De sa création à 1996, il s'appelait Salon international de la bande dessinée d'Angoulême.
Histoire
Origines du festival
Ville industrielle sur le déclin, Angoulême n'a aucune relation particulière à la bande dessinée dans les années 1960[1]. À cette époque, la bande dessinée commence à avoir une image plus adulte, les grands médias se mettent à en parler et les premières expositions consacrées à ce support apparaissent[2], à l'instigation de clubs d'amateurs de bande dessinée comme le Celeg (1962-1967) ou la Socerlid (1964-1977)[1]. Parmi les figures de ce fandom naissant figurent les Charentais Francis Groux, Pierre Pascal ou Michel Baron[3]. En 1969, Groux, impliqué dans le tissu associatif local, organise dans deux Maison des jeunes et de la culture de la région angoumoisine une « Semaine de la bande dessinée »[4]. Dans les mois suivants, il continue à animer des soirées débat consacrées à la bande dessinée dans des MJC[5]. Devenu après les élections municipales de 1971 président des commissions des Affaires culturelles et des Affaires sociales d'Angoulême, il se rapproche du maire-adjoint à la culture, Jean Mardikian[6]. Tous deux organisent en juin 1972 une manifestation culturelle pluridisciplinaire, Angoulême Art Vivant[7], à l'occasion de laquelle Groux fait présenter à Claude Moliterni devant une salle comble « un montage audiovisuel à base de reproduction de cases sur fond musical et son exposition à succès « 10 millions d'images », centrée sur l'âge d'or américain[8]. ».

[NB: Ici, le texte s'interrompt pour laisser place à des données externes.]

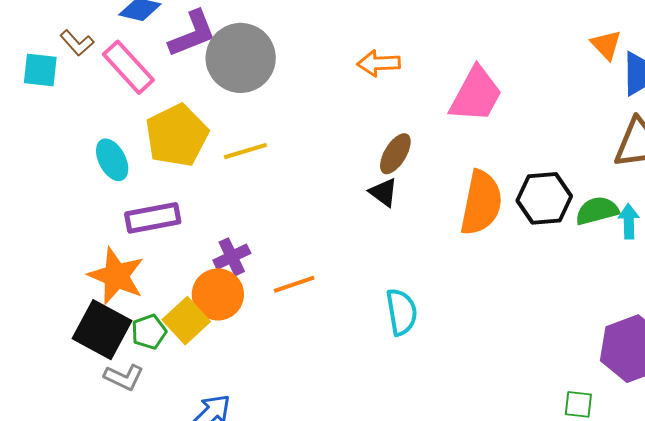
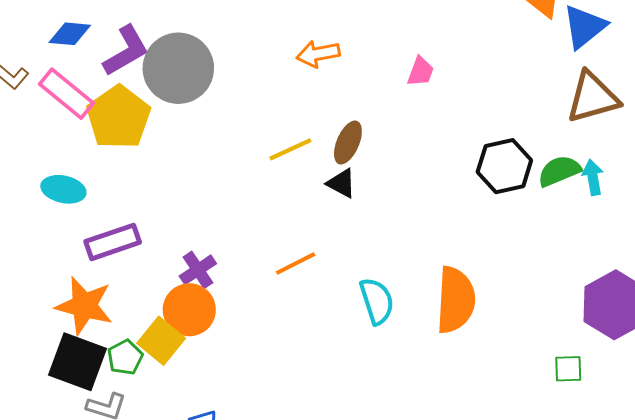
pink trapezoid: (476, 95) -> (421, 72), size x0.5
yellow pentagon: (177, 135) -> (118, 117), moved
yellow line: (245, 151) -> (290, 149), moved
cyan ellipse: (112, 160) -> (63, 189), turned -42
orange semicircle: (481, 203) -> (456, 300), moved
orange line: (294, 284) -> (296, 263), moved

En novembre 1972, Groux et Mardikian organisent en concertation avec les librairies d'Angoulême et toujours grâce à l'aide de Moliterni une « Quinzaine de la bande dessinée » où plusieurs auteurs célèbres (de Franquin à Gotlib) viennent dédicacer au musée d'Angoulême les jeudi et samedi[9]. Face au succès public et aux réactions positives des auteurs, Groux suggère à Moliterni de mettre en place à Angoulême un festival inspiré par celui de Lucques, que Moliterni avait co-fondé en 1965[9] et qui était alors le principal festival de bande dessinée d'Europe[10]. Moliterni accepte et fait inviter Groux et Mardikian à l'édition suivante du festival de Lucques, prévue pour le début de l'automne 1973[11]. Bien qu'entre temps des passionnés regroupés derrière Jean-Paul Tibéri aient organisé à Toulouse le premier Salon national de la bande dessinée[12], Groux et Mardikian se rendent bien à Lucques où ils obtiennent des organisateurs du festival l'autorisation d'en fonder un à Angoulême sur le modèle du leur[11]. De retour en France, ils se lancent alors avec Moliterni dans la préparation de la première édition, prévue quelques semaines plus tard, en janvier.
Un succès rapide malgré des difficultés ponctuelles (1974-1980)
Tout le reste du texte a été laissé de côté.